Computationally reconstructed artifacts for given EEG data from a 64-electrodes cap recorded at 1024 Hz.
TMS application at FC1. Two electrodes with strong drifts were removed, all data average-referenced. (A) The artifact fits (colored) and original EEG traces (gray). (B) Log-log plot of A. (C) The same sample, still unfiltered, with the artifact fits subtracted. At this low sampling rate the sample points between time of stimulation (origin) and 7.8 ms afterwards could not be reconstructed and are therefore interpolated with splines (shaded in gray). The traces with strong 50 Hz noise (corresponding to 5 electrodes) are not shown (but see D). Note the two spiking recharging artifacts of the TMS stimulator occurring with an exact timing of 20 ms (bars) also found on the phantom head. (D) The five 50 Hz affected traces (blue, the remaining signals are grey). The subtraction of the artifact fit reconstructs the 50 Hz signal corroborating the performance of the reconstruction.
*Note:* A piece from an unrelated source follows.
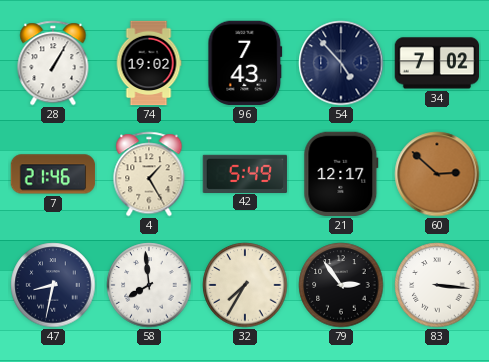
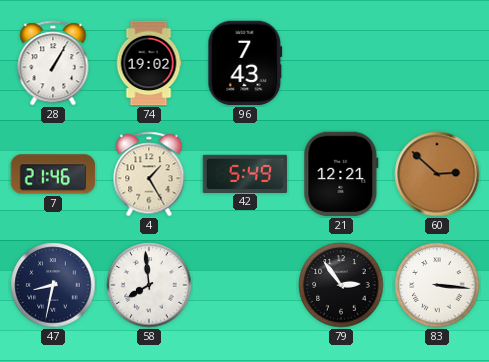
54: 4:53 -> none
34: 7:02 -> none
21: 12:17 -> 12:21
32: 7:35 -> none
Note that recharging artifacts of the TMS stimulator are aligned with the 50 Hz signal. (E) The full sample on a longer time scale high-pass filtered at 1 Hz. (F) Trial average over 99 trials. All trials were additionally low-pass at 300 Hz and notch-filtered at 50 Hz. The brain response to TMS stimulation manifests as TMS-evoked potentials continuing over several hundred milliseconds.
Fig 12.
TMS-evoked responses due to stimulation of the right motor cortex.
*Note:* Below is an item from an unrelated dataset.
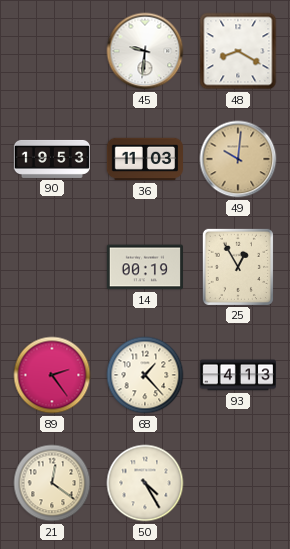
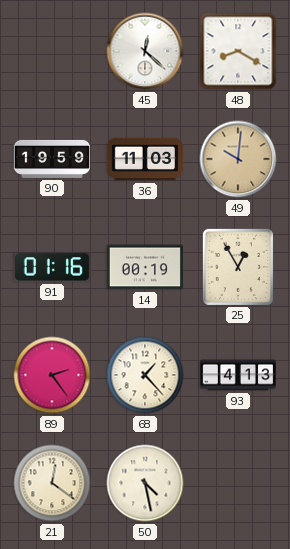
45: 9:31 -> 12:22
90: 19:53 -> 19:59
91: none -> 01:16
50: 4:25 -> 4:28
(A) Artifact fits (colored) to data (gray) of a single trial. (B) The fitted artifacts and data on a longer time scale. (C) Log-log plot of the artifact fits. (D) The same data with the artifact fits subtracted. The first 1.6 ms, for which data could not be reconstructed, was marked as gray area. (E-F) Electrodes Cz (red), C2 (green), C4 (blue) of the filtered single trial and of the average over 20 filtered trials (thin and thick lines, respectively). Filtering: 1 Hz high-pass, 50 Hz notch. TMS-evoked potentials as reported in the literature are marked at 15, 30, 45, 60, 100, and 180 ms. All data are average-referenced.